A Monrion, 17 Mars 1756.

 

 

          Ma chère enfant, je savais, il y a longtemps, qu’Esculape-Tronchin était à Paris ; et j’ai été fidèle à un secret qu’il ne m’avait pas dit. Je le déclare indigne de sa réputation, s’il ne vous donne pas un cul et des tétons. Vous ferez très bien de venir avec MM. Tronchin et Labat ; une femme ne peut se damner en voyageant avec son directeur, si mal se porter en courant la poste avec son médecin.

 

          Votre frère a donc quitté son pot à beurre (1) pour vous ; et il va soutenir la cause du grand conseil contre les gens tenant la cour du parlement. Nous l’embrassons tendrement votre sœur et moi. Nous comptions aller faire un petit tour à Lyon, pour la dédicace du beau temple dédié à la Comédie, que la ville a fait bâtir moyennant cent mille écus.
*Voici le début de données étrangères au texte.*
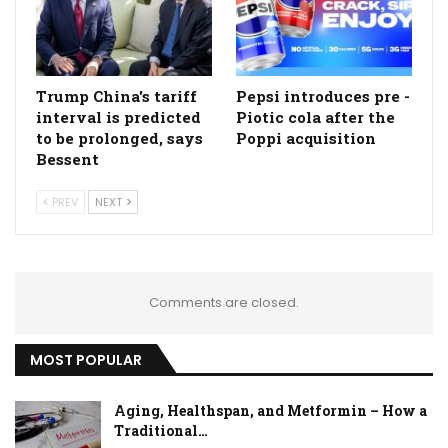
Trump China's tariff
Pepsi introduces pre -
interval is predicted
Piotic cola after the
to be prolonged, says
Poppi acquisition
Bessent
PREV
NEXT
Comments are closed.
MOST POPULAR
Aging, Healthspan, and Metformin – How a
Traditional…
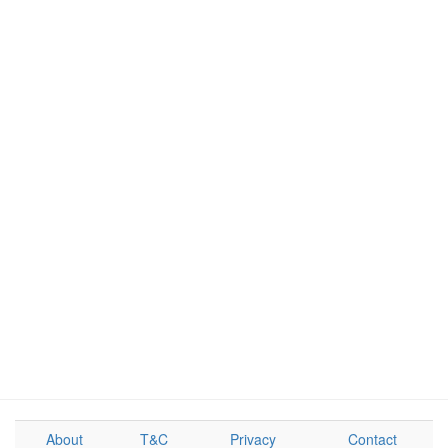
About
T&C
Privacy
Contact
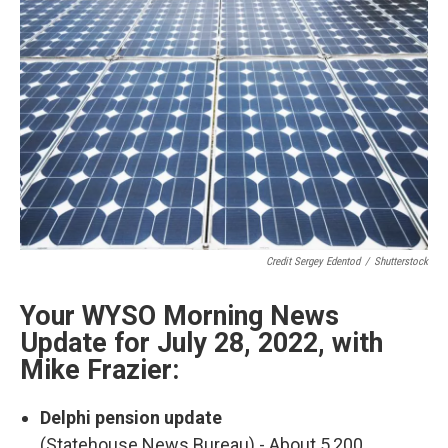
o
I
k
n
Credit Sergey Edentod
/
Shutterstock
Your WYSO Morning News
Update for July 28, 2022, with
Mike Frazier:
Delphi pension update
(Statehouse News Bureau) - About 5,200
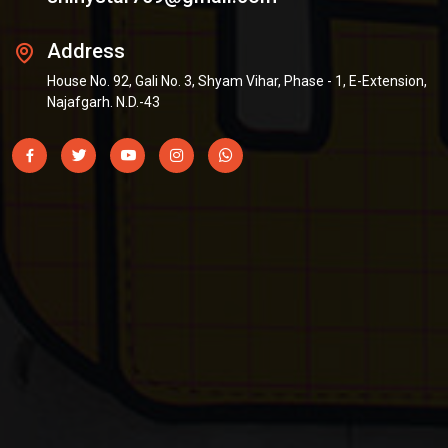
Address
House No. 92, Gali No. 3, Shyam Vihar, Phase - 1, E-Extension,
Najafgarh. N.D.-43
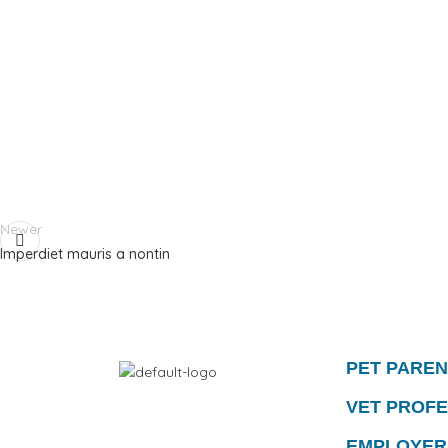
Newer
Imperdiet mauris a nontin
PET PARE
VET PROF
EMPLOYER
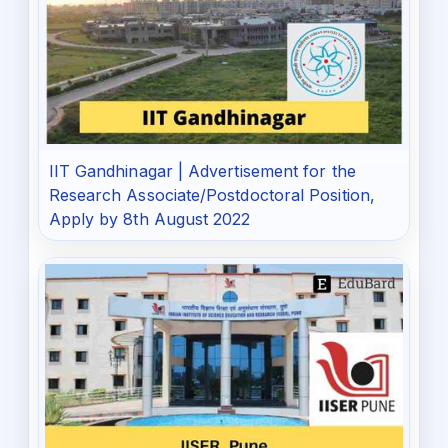
IIT Gandhinagar | Advertisement for the
Research Associate/Postdoctoral Position,
Apply by 8th August 2022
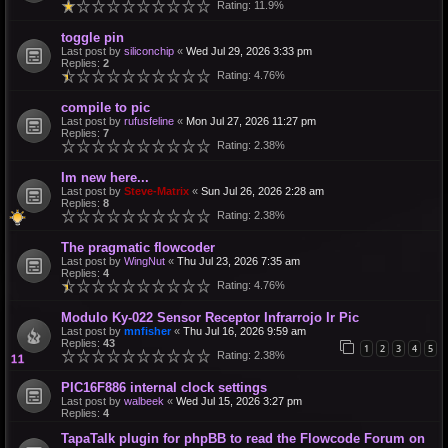
Rating: 11.9%
toggle pin
Last post by
siliconchip
«
Wed Jul 29, 2026 3:33 pm
Replies:
2
Rating: 4.76%
compile to pic
Last post by
rufusfeline
«
Mon Jul 27, 2026 11:27 pm
Replies:
7
Rating: 2.38%
Im new here...
Last post by
Steve-Matrix
«
Sun Jul 26, 2026 2:28 am
Replies:
8
Rating: 2.38%
The pragmatic flowcoder
Last post by
WingNut
«
Thu Jul 23, 2026 7:35 am
Replies:
4
Rating: 4.76%
Modulo Ky-022 Sensor Receptor Infrarrojo Ir Pic
Last post by
mnfisher
«
Thu Jul 16, 2026 9:59 am
Replies:
43
1
2
3
4
5
Rating: 2.38%
PIC16F886 internal clock settings
Last post by
walbeek
«
Wed Jul 15, 2026 3:27 pm
Replies:
4
TapaTalk plugin for phpBB to read the Flowcode Forum on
C’est un bel exemple que Lyon donne à Paris, et qui ne sera pas suivi ; mais l’autel ne sera pas prêt, et on en pourra y officier qu’à la fin de Juin (2). Nous viendrons ou vous recevoir à Lyon, ou nous vous y reconduirons des petites Délices du lac. Enfin nous nous verrons, et tout s’arrangera, et je dirai : Tout est bien.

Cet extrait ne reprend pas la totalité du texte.